Understanding Customer Churn & Improving Retention

What Is Customer Churn?

What is Customer Churn? Churn is a term that indicates number of customers a company loses over a specific time period. "Churn rate" designates the percentage of a company’s total customers who churn, and often refers to service subscribers cancelling their memberships. Churn is a critical metric of company performance.

In love, we get dumped.  In business, we get churned.

The concept is the same. Very simply, churn is what happens when a customer decides to terminate their relationship with your company, usually by discontinuing their subscription or canceling a membership. And just like in personal relationships, it’s often obvious where it ended, but much harder to pinpoint where things started going sideways.

What Is My Churn Rate And Why Is It Critical?

Churn rate is the percentage of customer losses within a specific time period. It’s typically measured yearly, quarterly, or — as many SaaS and subscription services prefer — monthly. Churn rate is useful for many things: understanding company performance, making future projections, calculating customer lifetime value (LTV), analyzing the effect of changes on retention, and seeing who your most successful prospects really are.

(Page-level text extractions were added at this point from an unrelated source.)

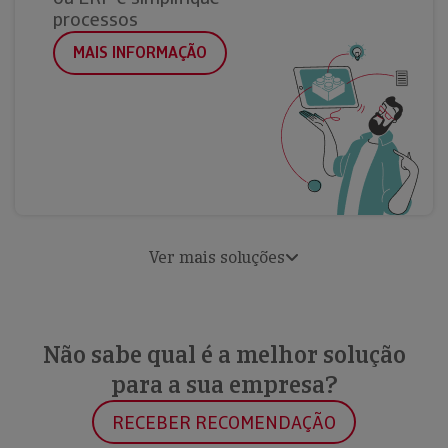
processos
MAIS INFORMAÇÃO
Ver mais soluções
Não sabe qual é a melhor solução
para a sua empresa?
RECEBER RECOMENDAÇÃO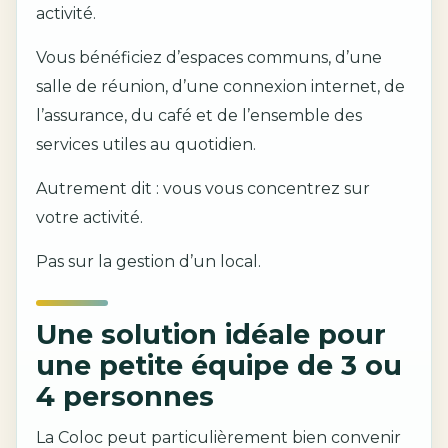
activité.
Vous bénéficiez d’espaces communs, d’une
salle de réunion, d’une connexion internet, de
l’assurance, du café et de l’ensemble des
services utiles au quotidien.
Autrement dit : vous vous concentrez sur
votre activité.
Pas sur la gestion d’un local.
Une solution idéale pour
une petite équipe de 3 ou
4 personnes
La Coloc peut particulièrement bien convenir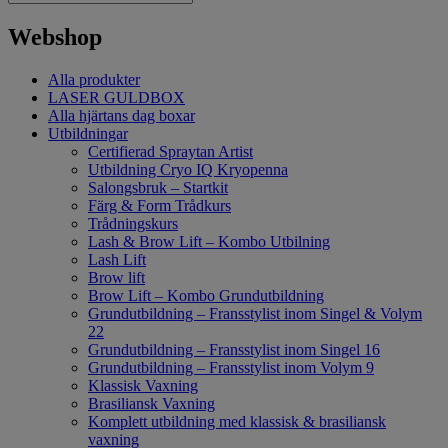
Webshop
Alla produkter
LASER GULDBOX
Alla hjärtans dag boxar
Utbildningar
Certifierad Spraytan Artist
Utbildning Cryo IQ Kryopenna
Salongsbruk – Startkit
Färg & Form Trådkurs
Trådningskurs
Lash & Brow Lift – Kombo Utbilning
Lash Lift
Brow lift
Brow Lift – Kombo Grundutbildning
Grundutbildning – Fransstylist inom Singel & Volym
22
Grundutbildning – Fransstylist inom Singel 16
Grundutbildning – Fransstylist inom Volym 9
Klassisk Vaxning
Brasiliansk Vaxning
Komplett utbildning med klassisk & brasiliansk
vaxning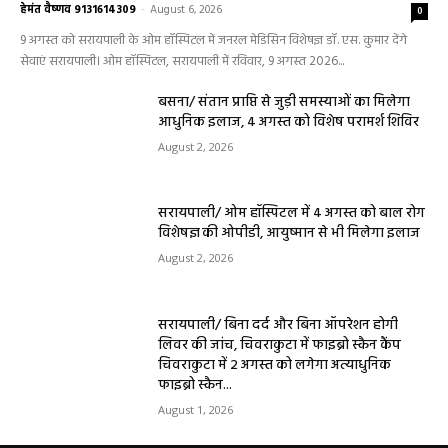
हेमंत वैष्णव 9131614309
-
August 6, 2026
0
9 अगस्त को सरायपाली के ओम हॉस्पिटल में जनरल मेडिसिन विशेषज्ञ डॉ. एस. कुमार देंगे
सेवाएं सरायपाली। ओम हॉस्पिटल, सरायपाली में रविवार, 9 अगस्त 2026...
बसना/ संतान प्राप्ति से जुड़ी समस्याओं का मिलेगा
आधुनिक इलाज, 4 अगस्त को विशेष परामर्श शिविर
August 2, 2026
सरायपाली/ ओम हॉस्पिटल में 4 अगस्त को बाल रोग
विशेषज्ञ की ओपीडी, आयुष्मान से भी मिलेगा इलाज
August 2, 2026
सरायपाली/ बिना दर्द और बिना ऑपरेशन होगी
लिवर की जांच, चिवराकुटा में फाइब्रो स्कैन कैंप
चिवराकुटा में 2 अगस्त को लगेगा अत्याधुनिक
फाइब्रो स्कैन...
August 1, 2026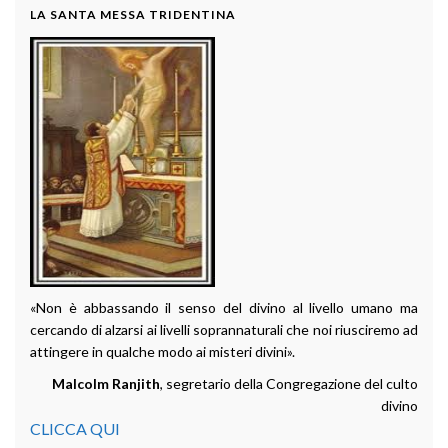
LA SANTA MESSA TRIDENTINA
«Non è abbassando il senso del divino al livello umano ma
cercando di alzarsi ai livelli soprannaturali che noi riusciremo ad
attingere in qualche modo ai misteri divini».
Malcolm Ranjith
, segretario della Congregazione del culto
divino
CLICCA QUI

Pro Tip: Aim to minimize churn, not eliminate it. Perfect retention is impossible. Your customers will churn, so it’s critical to track and analyze this turnover. (Learn strategies to increase customer retention here.)

image Impact of Churn on ARR. If you start with 1000 customers who pay $50 a month, and have a growth rate of 8%, lowering churn by even a single percentage will gain you hundreds more users, and will dramatically raise your ARR.

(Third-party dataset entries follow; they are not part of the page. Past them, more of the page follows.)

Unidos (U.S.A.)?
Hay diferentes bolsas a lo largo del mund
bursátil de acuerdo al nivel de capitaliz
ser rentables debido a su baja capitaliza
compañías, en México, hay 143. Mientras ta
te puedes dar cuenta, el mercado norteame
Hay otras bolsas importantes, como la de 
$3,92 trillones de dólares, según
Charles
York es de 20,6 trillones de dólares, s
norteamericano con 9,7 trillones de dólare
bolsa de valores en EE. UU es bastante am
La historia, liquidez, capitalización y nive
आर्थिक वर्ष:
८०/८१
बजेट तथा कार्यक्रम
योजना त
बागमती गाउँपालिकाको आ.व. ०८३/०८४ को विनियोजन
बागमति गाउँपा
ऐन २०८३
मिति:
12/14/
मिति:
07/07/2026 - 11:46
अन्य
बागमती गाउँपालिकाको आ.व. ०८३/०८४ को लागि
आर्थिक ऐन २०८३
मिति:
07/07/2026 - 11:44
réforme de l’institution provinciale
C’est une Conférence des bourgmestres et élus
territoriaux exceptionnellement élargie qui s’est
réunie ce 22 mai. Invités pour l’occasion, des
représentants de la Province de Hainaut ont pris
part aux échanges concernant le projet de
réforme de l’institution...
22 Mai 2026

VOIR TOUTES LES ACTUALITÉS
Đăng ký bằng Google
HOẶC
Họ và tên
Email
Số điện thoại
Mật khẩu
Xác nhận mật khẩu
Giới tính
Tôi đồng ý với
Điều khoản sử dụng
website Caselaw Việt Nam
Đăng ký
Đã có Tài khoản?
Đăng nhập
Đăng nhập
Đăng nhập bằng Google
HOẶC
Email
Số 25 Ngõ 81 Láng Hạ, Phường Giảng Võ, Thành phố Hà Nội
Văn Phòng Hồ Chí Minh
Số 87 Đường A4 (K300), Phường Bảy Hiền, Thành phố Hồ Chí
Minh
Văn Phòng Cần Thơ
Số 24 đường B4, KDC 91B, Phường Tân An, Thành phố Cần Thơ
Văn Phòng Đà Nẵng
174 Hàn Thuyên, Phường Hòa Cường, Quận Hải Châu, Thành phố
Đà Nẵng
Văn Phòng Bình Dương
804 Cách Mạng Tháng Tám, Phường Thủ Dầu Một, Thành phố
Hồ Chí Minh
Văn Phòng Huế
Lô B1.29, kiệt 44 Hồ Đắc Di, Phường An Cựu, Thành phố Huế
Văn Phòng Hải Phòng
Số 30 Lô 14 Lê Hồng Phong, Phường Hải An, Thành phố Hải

Obviously, lost customers are lost revenue—but customer value is not linear!  Existing customers are cheap to keep. You’ve earned their trust and loyalty. Plus, return customers spend as much as 67% more on products and services. Acquiring new prospects means starting from scratch, using maximum sales and marketing resources to sway them from competitors and squeeze them through your funnel. Acquisition is always exciting, but the real money is in teaching old dogs new tricks (or at least keeping them happy).

How Do I Calculate Customer Churn?

Churn is easy to understand, but deceptively difficult to to calculate. In any 30-day period, you may have three types of customers: renewals, new sign-ons, and those who leave. New customers tend to churn more than older ones. Your company’s growth rate can skew results. And you must be precise when defining churn. The moment of churn can be when a subscription ends, or when users cancel and are technically still customers. Do you include involuntary events (like failed auto-renewals), where the customer did not actively terminate the account?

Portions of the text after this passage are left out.